"""

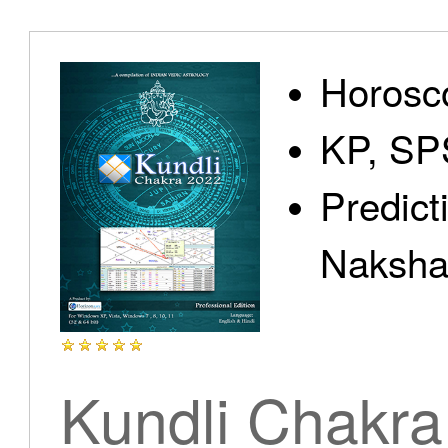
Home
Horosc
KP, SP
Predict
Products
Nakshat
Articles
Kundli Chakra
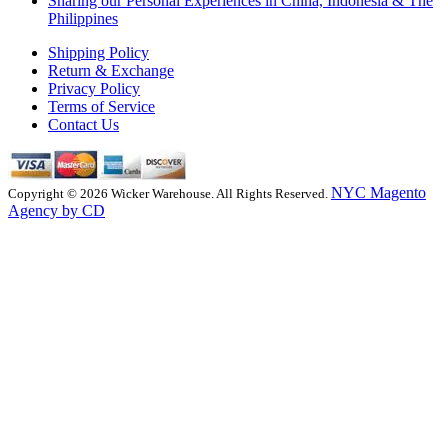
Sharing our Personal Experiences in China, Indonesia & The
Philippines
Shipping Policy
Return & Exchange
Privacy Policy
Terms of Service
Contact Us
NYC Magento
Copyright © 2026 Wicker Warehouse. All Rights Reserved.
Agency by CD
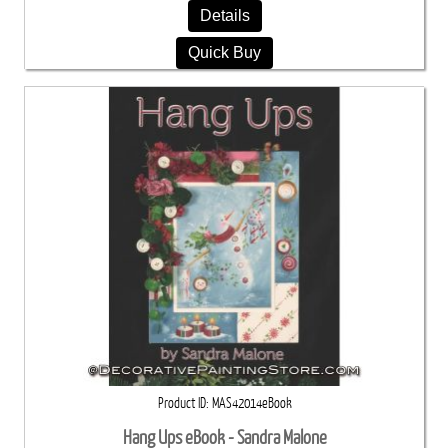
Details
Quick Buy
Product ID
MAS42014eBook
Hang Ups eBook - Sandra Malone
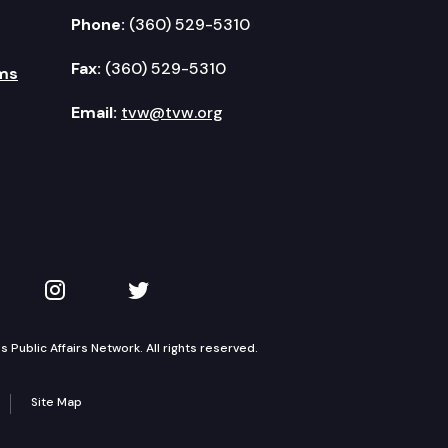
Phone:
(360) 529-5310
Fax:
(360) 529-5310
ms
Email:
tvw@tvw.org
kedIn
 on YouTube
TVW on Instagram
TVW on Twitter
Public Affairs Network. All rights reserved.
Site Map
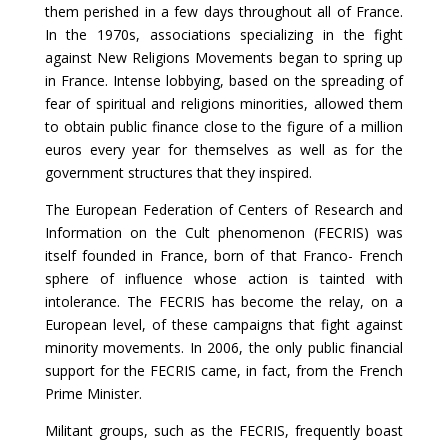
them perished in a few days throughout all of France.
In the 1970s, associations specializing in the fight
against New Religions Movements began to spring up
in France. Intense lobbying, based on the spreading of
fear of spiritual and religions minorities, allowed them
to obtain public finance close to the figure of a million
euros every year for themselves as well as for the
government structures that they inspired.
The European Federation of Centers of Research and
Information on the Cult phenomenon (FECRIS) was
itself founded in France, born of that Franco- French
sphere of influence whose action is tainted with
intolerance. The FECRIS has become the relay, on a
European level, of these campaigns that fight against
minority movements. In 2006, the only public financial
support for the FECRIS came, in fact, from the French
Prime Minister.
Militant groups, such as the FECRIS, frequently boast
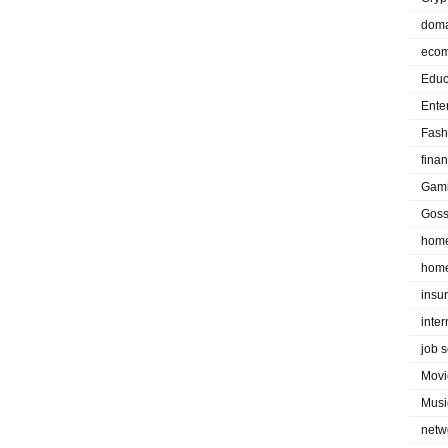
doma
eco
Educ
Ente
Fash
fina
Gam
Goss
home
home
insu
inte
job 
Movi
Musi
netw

"""

The entries should be reproduced word for word, pictures omitted.

# TASK ANSWER:
Home
Horosc
KP, SP
Predict
Products
Nakshat
Articles
Kundli Chakra
Sharing our Personal Experiences in China, Indonesia & The
Philippines
Shipping Policy
Return & Exchange
Privacy Policy
Terms of Service
Contact Us
NYC Magento
Copyright © 2026 Wicker Warehouse. All Rights Reserved.
Agency by CD
Details
Quick Buy
Product ID
MAS42014eBook
Hang Ups eBook - Sandra Malone
Phone:
(360) 529-5310
Fax:
(360) 529-5310
ms
Email:
tvw@tvw.org
kedIn
 on YouTube
TVW on Instagram
TVW on Twitter
Public Affairs Network. All rights reserved.
Site Map
them perished in a few days throughout all of France.
In the 1970s, associations specializing in the fight
against New Religions Movements began to spring up
in France. Intense lobbying, based on the spreading of
fear of spiritual and religions minorities, allowed them
to obtain public finance close to the figure of a million
euros every year for themselves as well as for the
government structures that they inspired.
The European Federation of Centers of Research and
Information on the Cult phenomenon (FECRIS) was
itself founded in France, born of that Franco- French
sphere of influence whose action is tainted with
intolerance. The FECRIS has become the relay, on a
European level, of these campaigns that fight against
minority movements. In 2006, the only public financial
support for the FECRIS came, in fact, from the French
Prime Minister.
Militant groups, such as the FECRIS, frequently boast
doma
eco
Educ
Ente
Fash
fina
Gam
Goss
home
home
insu
inte
job 
Movi
Musi
netw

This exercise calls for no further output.